To begin: even after the fact, the quacks cannot agree on the root causes for the sickness.  New interpretations are offered regarding causes for the economic calamity since 2008:

Fed chair Ben Bernanke kept policy far too tight after the US economy buckled in early to mid 2008. He allowed a collapse in the money supply to run unchecked, causing avoidable disasters at Fannie, Freddie, Lehman, and AIG later that year.

…three heavyweight books now lay the blame squarely on the Fed: the 'Great Recession' by Robert Hetzel, a top insider at the Richmond Fed; 'Money in a Free Society' by Tim Congdon from International Monetary Research; and 'Boom and Bust Banking: The Causes and Cures of the Great Recession' by David Beckworth from Western Kentucky University.

Without finding shame in the fact that even recent history cannot be explained, by the dozens prescriptions are offered for the present and future:

Simon Ward from Henderson Global Investors says the Fed is committing yet another "pro-cyclical" blunder, gunning the economy just as the money supply is coming back to life anyway. "The Fed’s decision to launch QE3 was at best otiose and at worst will prove destabilising," he said.
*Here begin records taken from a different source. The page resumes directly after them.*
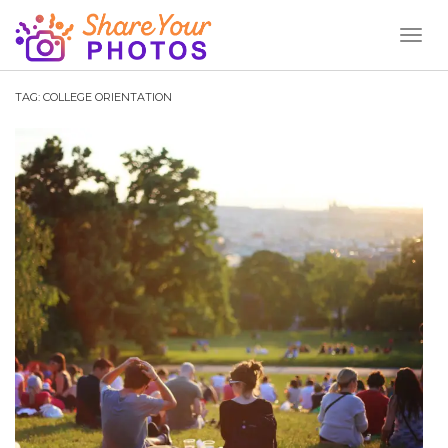
Toggl
Naviga
TAG:
COLLEGE ORIENTATION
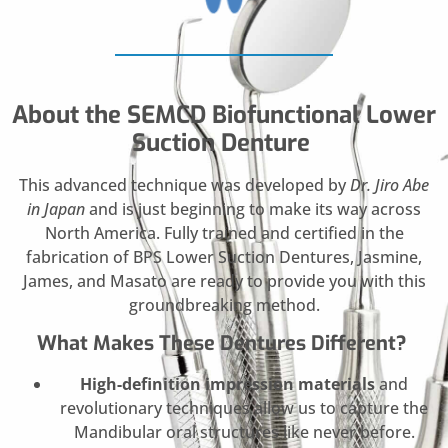
About the SEMCD Biofunctional Lower
Suction Denture
This advanced technique was developed by
Dr. Jiro Abe
in Japan
and is just beginning to make its way across
North America. Fully trained and certified in the
fabrication of BPS Lower Suction Dentures, Jasmine,
James, and Masato are ready to provide you with this
groundbreaking method.
What Makes These Dentures Different?
High-definition impression materials
and
revolutionary techniques allow us to capture the
Mandibular oral structures like never before.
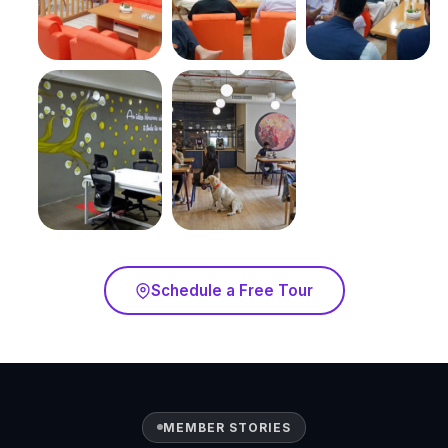
Schedule a Free Tour
MEMBER STORIES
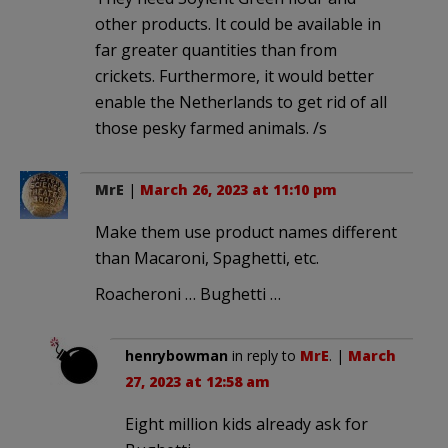
other products. It could be available in
far greater quantities than from
crickets. Furthermore, it would better
enable the Netherlands to get rid of all
those pesky farmed animals. /s
MrE
|
March 26, 2023 at 11:10 pm
Make them use product names different
than Macaroni, Spaghetti, etc.
Roacheroni … Bughetti …
henrybowman
in reply to
MrE
. |
March
27, 2023 at 12:58 am
Eight million kids already ask for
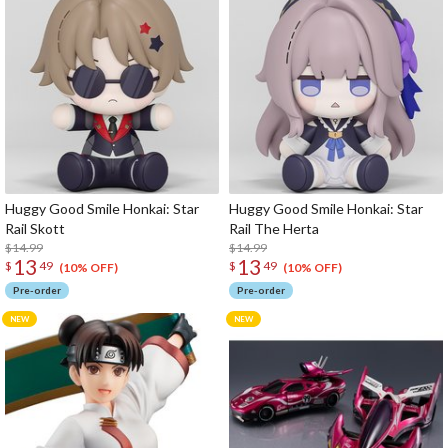
Huggy Good Smile Honkai: Star
Huggy Good Smile Honkai: Star
Rail Skott
Rail The Herta
$14.99
$14.99
13
13
$
49
$
49
(10% OFF)
(10% OFF)
Pre-order
Pre-order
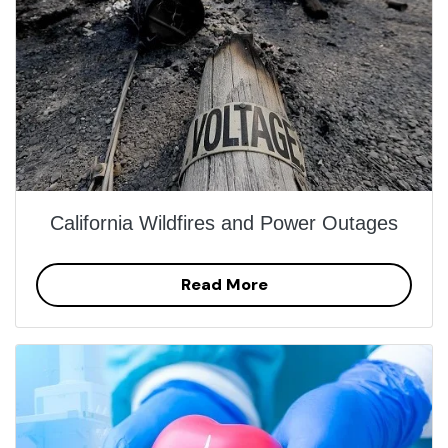
California Wildfires and Power Outages
Read More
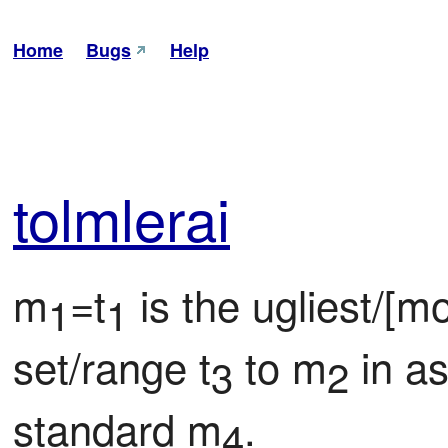
Home
Bugs
Help
tol
mle
rai
m
=t
 is the ugliest/[m
1
1
set/range t
 to m
 in a
3
2
standard m
.
4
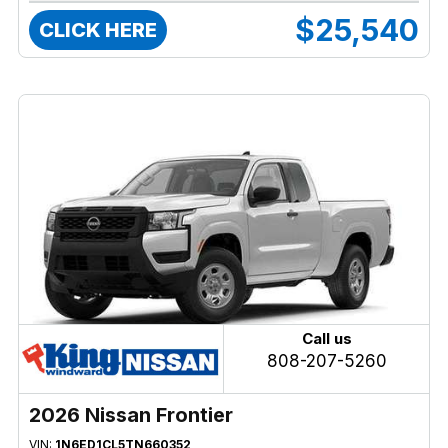
$25,540
CLICK HERE
Call us
808-207-5260
2026 Nissan Frontier
VIN:
1N6ED1CL5TN660352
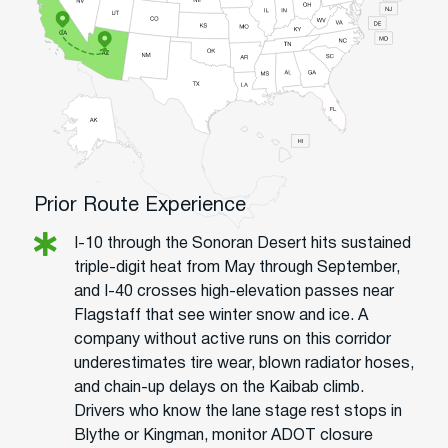
Prior Route Experience
I-10 through the Sonoran Desert hits sustained
triple-digit heat from May through September,
and I-40 crosses high-elevation passes near
Flagstaff that see winter snow and ice. A
company without active runs on this corridor
underestimates tire wear, blown radiator hoses,
and chain-up delays on the Kaibab climb.
Drivers who know the lane stage rest stops in
Blythe or Kingman, monitor ADOT closure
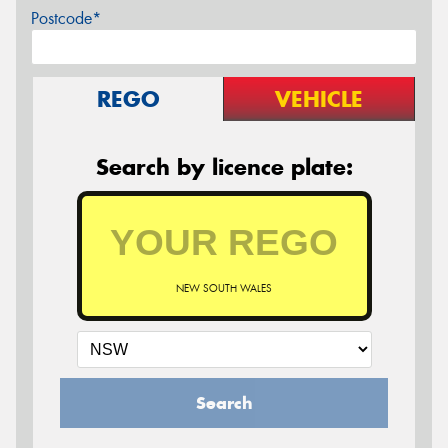
Postcode*
REGO
VEHICLE
Search by licence plate:
NEW SOUTH WALES
Search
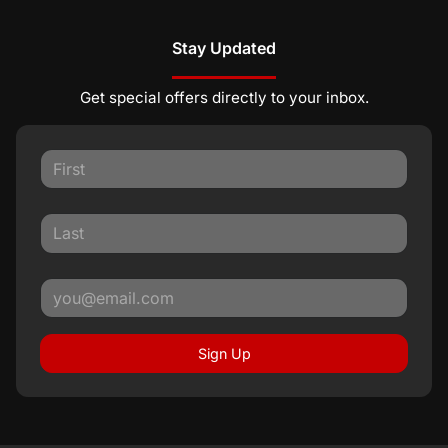
Stay Updated
Get special offers directly to your inbox.
Sign Up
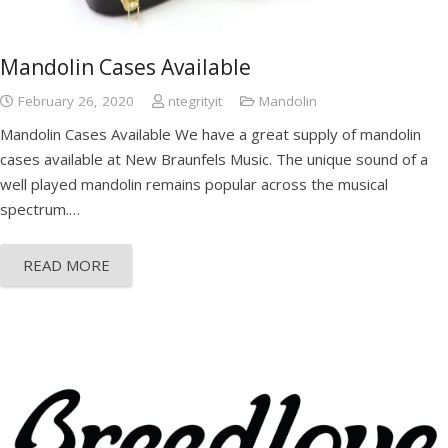
Mandolin Cases Available
February 26, 2020
ntegrityit
Mandolin
Mandolin Cases Available We have a great supply of mandolin
cases available at New Braunfels Music. The unique sound of a
well played mandolin remains popular across the musical
spectrum.…
READ MORE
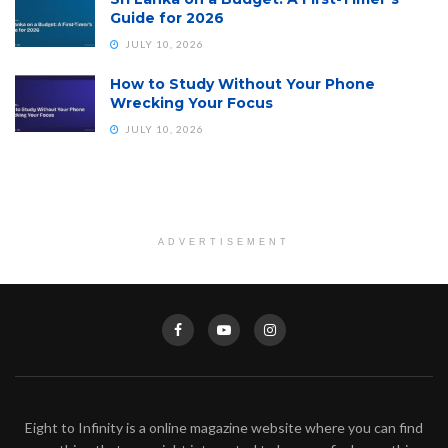
Guide for 2026
JULY 10, 2026
How to Study Without Your Phone
Wrecking Your Focus
JULY 10, 2026
ADVERTISEMENT
Eight to Infinity is a online magazine website where you can find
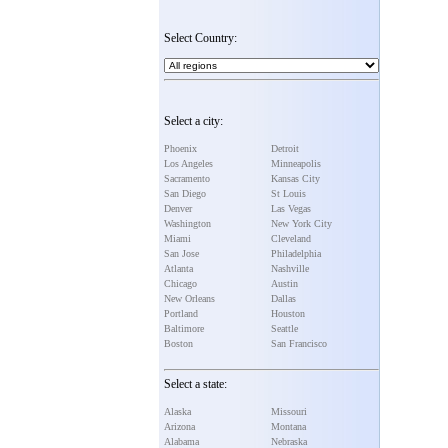
Select Country:
Select a city:
Phoenix
Detroit
Los Angeles
Minneapolis
Sacramento
Kansas City
San Diego
St Louis
Denver
Las Vegas
Washington
New York City
Miami
Cleveland
San Jose
Philadelphia
Atlanta
Nashville
Chicago
Austin
New Orleans
Dallas
Portland
Houston
Baltimore
Seattle
Boston
San Francisco
Select a state:
Alaska
Missouri
Arizona
Montana
Alabama
Nebraska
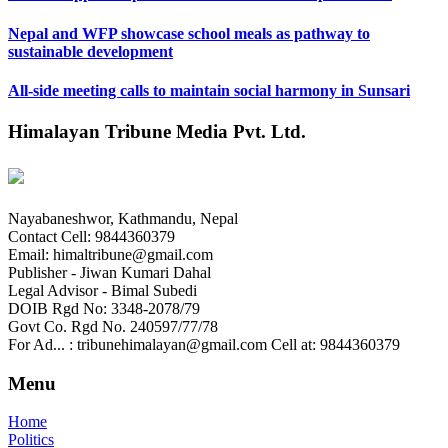
Nepal and WFP showcase school meals as pathway to
sustainable development
All-side meeting calls to maintain social harmony in Sunsari
Himalayan Tribune Media Pvt. Ltd.
Nayabaneshwor, Kathmandu, Nepal
Contact Cell: 9844360379
Email: himaltribune@gmail.com
Publisher - Jiwan Kumari Dahal
Legal Advisor - Bimal Subedi
DOIB Rgd No: 3348-2078/79
Govt Co. Rgd No. 240597/77/78
For Ad... : tribunehimalayan@gmail.com Cell at: 9844360379
Menu
Home
Politics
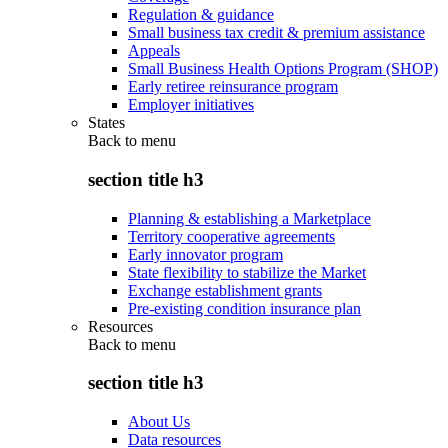
Regulation & guidance
Small business tax credit & premium assistance
Appeals
Small Business Health Options Program (SHOP)
Early retiree reinsurance program
Employer initiatives
States
Back to
menu
section title h3
Planning & establishing a Marketplace
Territory cooperative agreements
Early innovator program
State flexibility to stabilize the Market
Exchange establishment grants
Pre-existing condition insurance plan
Resources
Back to
menu
section title h3
About Us
Data resources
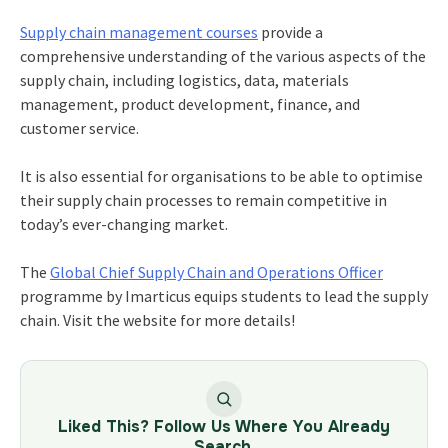
Supply chain management courses
provide a
comprehensive understanding of the various aspects of the
supply chain, including logistics, data, materials
management, product development, finance, and
customer service.
It is also essential for organisations to be able to optimise
their supply chain processes to remain competitive in
today’s ever-changing market.
The
Global Chief Supply Chain and Operations Officer
programme by Imarticus equips students to lead the supply
chain. Visit the website for more details!
Liked This? Follow Us Where You Already
Search.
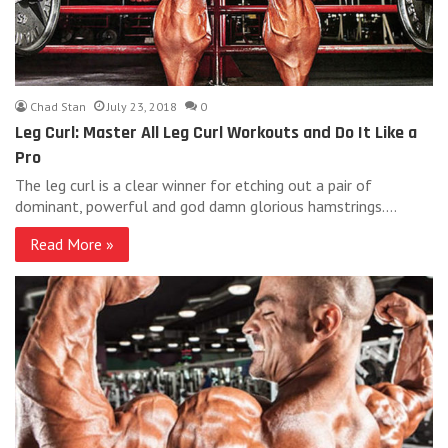
Chad Stan
July 23, 2018
0
Leg Curl: Master All Leg Curl Workouts and Do It Like a
Pro
The leg curl is a clear winner for etching out a pair of
dominant, powerful and god damn glorious hamstrings.…
Read More »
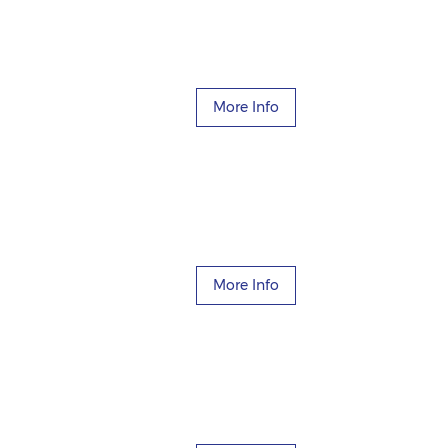
More Info
More Info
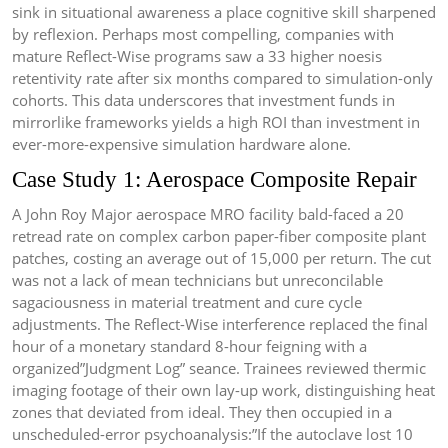
sink in situational awareness a place cognitive skill sharpened
by reflexion. Perhaps most compelling, companies with
mature Reflect-Wise programs saw a 33 higher noesis
retentivity rate after six months compared to simulation-only
cohorts. This data underscores that investment funds in
mirrorlike frameworks yields a high ROI than investment in
ever-more-expensive simulation hardware alone.
Case Study 1: Aerospace Composite Repair
A John Roy Major aerospace MRO facility bald-faced a 20
retread rate on complex carbon paper-fiber composite plant
patches, costing an average out of 15,000 per return. The cut
was not a lack of mean technicians but unreconcilable
sagaciousness in material treatment and cure cycle
adjustments. The Reflect-Wise interference replaced the final
hour of a monetary standard 8-hour feigning with a
organized”Judgment Log” seance. Trainees reviewed thermic
imaging footage of their own lay-up work, distinguishing heat
zones that deviated from ideal. They then occupied in a
unscheduled-error psychoanalysis:”If the autoclave lost 10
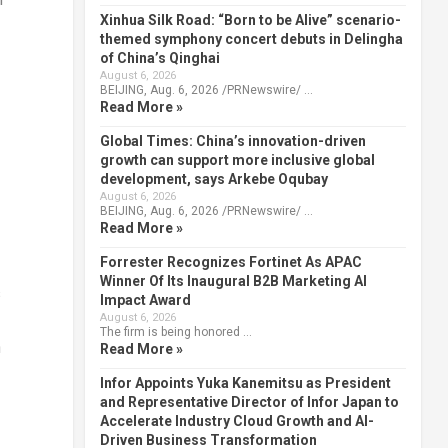
Xinhua Silk Road: “Born to be Alive” scenario-
themed symphony concert debuts in Delingha
of China’s Qinghai
August 6, 2026
BEIJING, Aug. 6, 2026 /PRNewswire/ …
Read More »
Global Times: China’s innovation-driven
growth can support more inclusive global
development, says Arkebe Oqubay
August 6, 2026
BEIJING, Aug. 6, 2026 /PRNewswire/ …
Read More »
Forrester Recognizes Fortinet As APAC
Winner Of Its Inaugural B2B Marketing AI
s
Impact Award
August 6, 2026
The firm is being honored …
n
Read More »
Infor Appoints Yuka Kanemitsu as President
and Representative Director of Infor Japan to
Accelerate Industry Cloud Growth and AI-
Driven Business Transformation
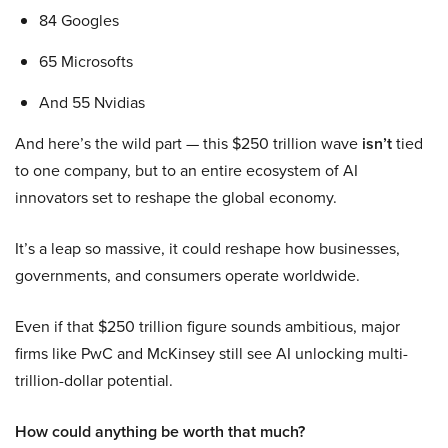
84 Googles
65 Microsofts
And 55 Nvidias
And here’s the wild part — this $250 trillion wave
isn’t
tied
to one company, but to an entire ecosystem of AI
innovators set to reshape the global economy.
It’s a leap so massive, it could reshape how businesses,
governments, and consumers operate worldwide.
Even if that $250 trillion figure sounds ambitious, major
firms like PwC and McKinsey still see AI unlocking multi-
trillion-dollar potential.
How could anything be worth that much?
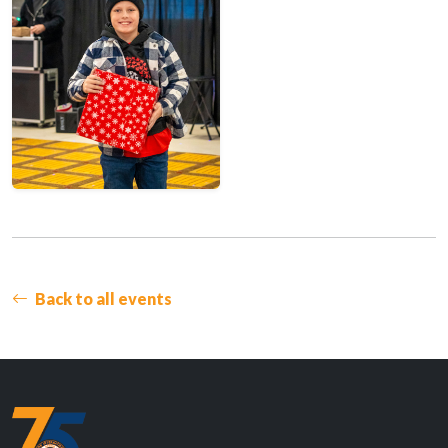
Back to all events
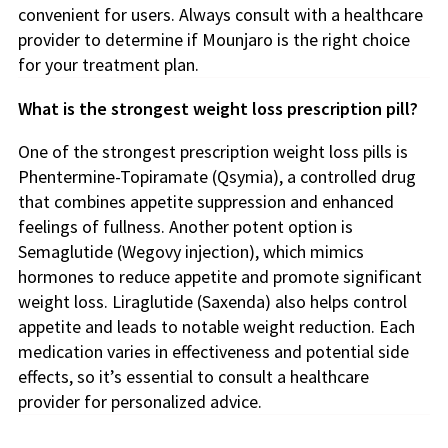
convenient for users. Always consult with a healthcare
provider to determine if Mounjaro is the right choice
for your treatment plan.
What is the strongest weight loss prescription pill?
One of the strongest prescription weight loss pills is
Phentermine-Topiramate (Qsymia), a controlled drug
that combines appetite suppression and enhanced
feelings of fullness. Another potent option is
Semaglutide (Wegovy injection), which mimics
hormones to reduce appetite and promote significant
weight loss. Liraglutide (Saxenda) also helps control
appetite and leads to notable weight reduction. Each
medication varies in effectiveness and potential side
effects, so it’s essential to consult a healthcare
provider for personalized advice.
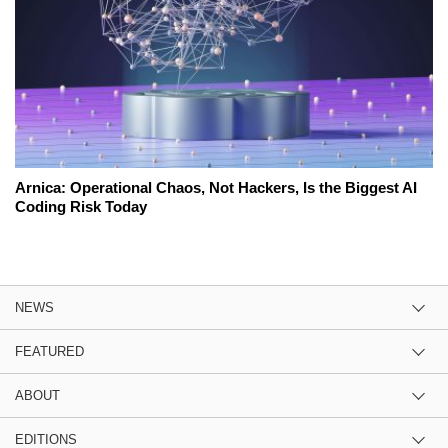
Arnica: Operational Chaos, Not Hackers, Is the Biggest AI
Coding Risk Today
NEWS
FEATURED
ABOUT
EDITIONS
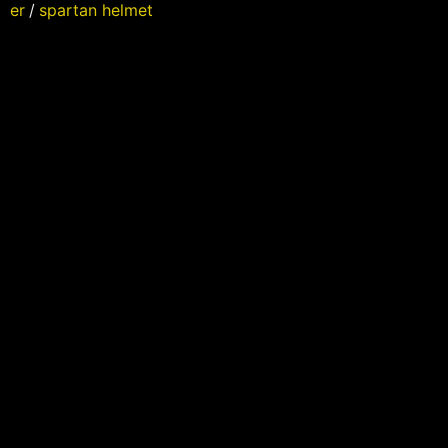
er
/
spartan helmet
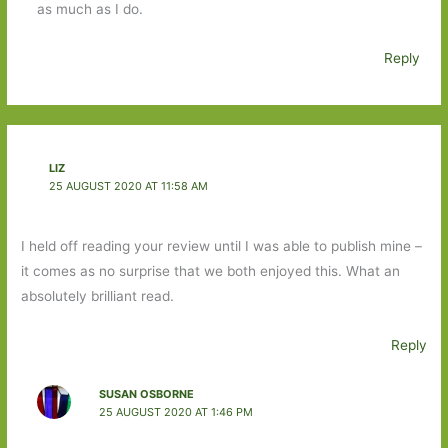
as much as I do.
Reply
LIZ
25 AUGUST 2020 AT 11:58 AM
I held off reading your review until I was able to publish mine –
it comes as no surprise that we both enjoyed this. What an
absolutely brilliant read.
Reply
SUSAN OSBORNE
25 AUGUST 2020 AT 1:46 PM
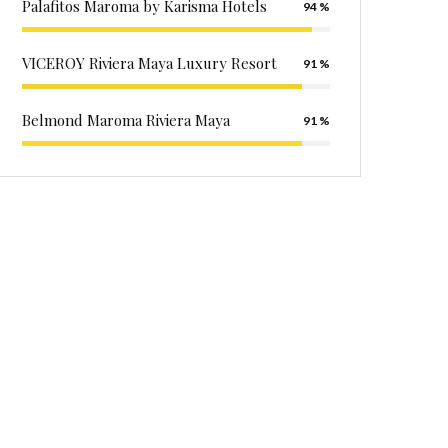
Palafitos Maroma by Karisma Hotels
94
VICEROY Riviera Maya Luxury Resort
91
Belmond Maroma Riviera Maya
91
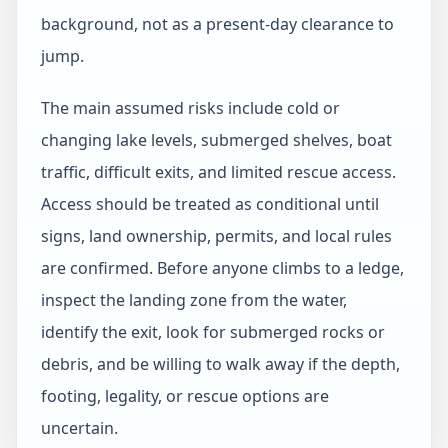
background, not as a present-day clearance to
jump.
The main assumed risks include cold or
changing lake levels, submerged shelves, boat
traffic, difficult exits, and limited rescue access.
Access should be treated as conditional until
signs, land ownership, permits, and local rules
are confirmed. Before anyone climbs to a ledge,
inspect the landing zone from the water,
identify the exit, look for submerged rocks or
debris, and be willing to walk away if the depth,
footing, legality, or rescue options are
uncertain.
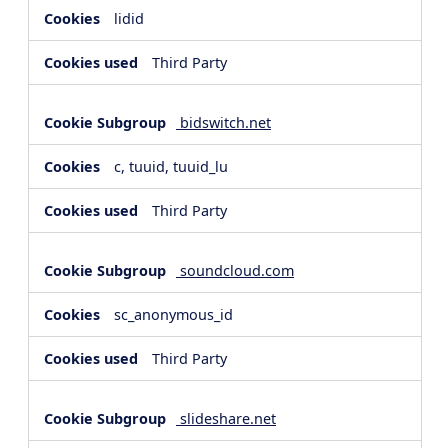
lidid
Third Party
bidswitch.net
c, tuuid, tuuid_lu
Third Party
soundcloud.com
sc_anonymous_id
Third Party
slideshare.net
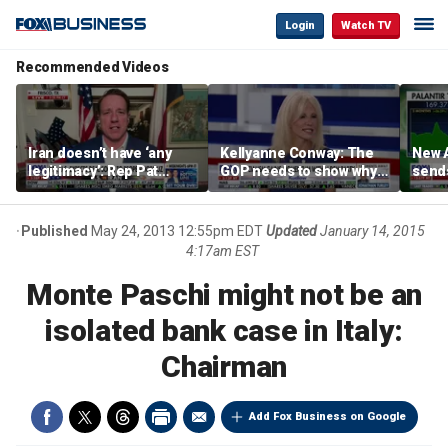
Login
Watch TV
Recommended Videos
Iran doesn’t have ‘any
Kellyanne Conway: The
New A
legitimacy’: Rep Pat
GOP needs to show why
send
Fallon
socialism is bad, not just
shar
say it
Published
May 24, 2013 12:55pm EDT
Updated
January 14, 2015
4:17am EST
Monte Paschi might not be an
isolated bank case in Italy:
Chairman
Add Fox Business on Google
He fears the stimulus will hit before companies are ready to crank up output. It is a recipe for inflation. "Yet again, incompetent, short-termist policy-making risks wrecking a promising economic outlook."

Tim Congdon says the case for further QE is "far from compelling".

He too suspects that the Fed has over-egged the pudding. The economy will take off in early 2013. Bernanke's pledge to keep interest rates near zero until mid-2015 will prove "folly of a high order". Inflation will force him to tighten much earlier in a humiliating volte-face.

Nathan Sheets from Citigroup -- an expert on "stall speeds" from his Fed days -- said that once the US economy has slowed to 1.5pc growth on a "rolling four-quarter basis", it tends to fall 3pc over the following year and takes the world with it.

[Bernanke] seems to have espoused a variant of the "7/3" proposals of Chicago Fed chief Charles Evans: that they will keep adding stimulus until unemployment drops to 7pc, so long as inflation stays below 3pc.

His colleague Narayana Kocherlakota has even talked of a 5.5pc jobless target…

Modern monetarists -- or market monetarists [what an oxymoronic term] as they call themselves -- have achieved a bittersweet victory. They have been calling for QE3 all year. They are widely credited with forcing the Fed to capitulate. Their influence is now extraordinary.

"Targeting real variables is a potential disaster. Expansionary monetary policy seeking an unfeasible target for unemployment was the key error that generated the Great Inflation of the Seventies," [Bill Woolsey] said.

The Fed is barking up the wrong tree with its doctrine of credit yield manipulation, or "creditism", straying far from the quantity theory of money.

None of these economists know the right answer.  They don’t know.  They cannot know.  It is impossible to know.  These are all guesses – none of which are subject to market discipline, any of which can be disastrous to the economy.  Yet these are acted upon, chosen, and implemented by a small, chosen few.

The quantity, quality, and variety of money and credit can only properly be determined in the market, free from monopoly, free from government protection.  Centralization of banking, money, and credit – managed and influenced by a handful of individuals – is quackery.

Who is right, who is wrong?  In free-markets, this is determined in thousands of little experiments – every one subject to success or failure, and none of which can grow so large as to take down the entire economy. 

Each of these macro-economic quacks should be set free to design a money and banking system and sell it to the market.  They can each experiment to their heart’s content risking only the money of those who invest or otherwise utilize their schemes.  Remove the monopoly, and each can put his money where his mouth is.

Competition and free markets have solved thousands of problems far more complex than money and credit – and in the past, free markets have resolved money and credit as well.  It is time to allow markets to do so again, and free mankind from the evils of this quackery, practiced on all.